I do student evaluations every other year or so, just for my own use. It’s been helpful at times in tweaking the way I approach parts of the curriculum.

At my last place of work we had what they called “360-degree appraisals” for management. The same form was filled out by 2 or 3 subordinates, 2 or 3 peers, and 2 or 3 “customers” (internal co-workers my team supported.)

It was all supposed to be anonymous. I had a staff of ten, but I still knew who my folks were by their answers. It was very enlightening and I found it beneficial.

But then, I’m an excellent boss… :cool:

We just did this. I clearly keep most people happy but piss someone off. When we brought this in, the idea was supposed to be that it would motivate us to be better managers etc. But I have no idea which of the dozen or so people involved I am pissing off or why. So where do I start? Pointless.

If it makes sense to evaluate your employees on their work, why doesn’t it make sense to evalutate the managers? We ARE their work.
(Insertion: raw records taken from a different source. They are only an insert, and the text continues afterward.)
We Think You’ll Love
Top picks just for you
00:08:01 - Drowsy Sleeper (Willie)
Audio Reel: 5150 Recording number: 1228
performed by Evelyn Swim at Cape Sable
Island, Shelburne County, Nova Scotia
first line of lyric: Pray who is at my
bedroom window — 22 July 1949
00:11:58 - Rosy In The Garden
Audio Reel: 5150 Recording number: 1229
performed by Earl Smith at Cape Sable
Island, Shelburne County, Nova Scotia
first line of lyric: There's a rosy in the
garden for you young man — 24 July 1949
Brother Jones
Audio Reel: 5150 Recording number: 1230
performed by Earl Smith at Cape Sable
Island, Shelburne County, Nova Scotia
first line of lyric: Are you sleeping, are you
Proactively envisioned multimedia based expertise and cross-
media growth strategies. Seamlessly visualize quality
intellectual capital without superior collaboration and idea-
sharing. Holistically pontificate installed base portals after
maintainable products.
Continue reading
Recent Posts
I wish more places would do this. I’ve had managers that were great at managing, but lousy at personal interactions. I’ve had managers that acted like your best buddy, but couldn’t actually manage. Heck, I had one manager that we all joked was only good for keeping track of vacation time.

Lobsang, you mentioned that you would probably get defensive. Do you keep that reaction in mind when it comes time to hold evaluations of your subordinates? They probably feel exactly the same way.

I am a subordinate. I had a boss for all of two years, we had this great opportunity to appraise him, give him feedback. We wrote it all down “anonymously”, which was a crock of shit, not because they told, but because there were two different offices involved and he cared about one and not the other, so one gave him only glowing reviews, and the other not so much. We were of the second half, and this wasn’t a surprise.

Anyway the fucker listened to everything, promised to do better, and the very next day went back to his old behavior. So - what’s the point? If you’re gonna do it, do it seriously.

Posteth Lobsang, “Do you get appraised by your subordinates?”

Every frickin’ day. So long as it’s kept in the lunch room and they accomplish their assigned tasks, I don’t care what they think of me.

Officially? In writing? Going into my “record?” No.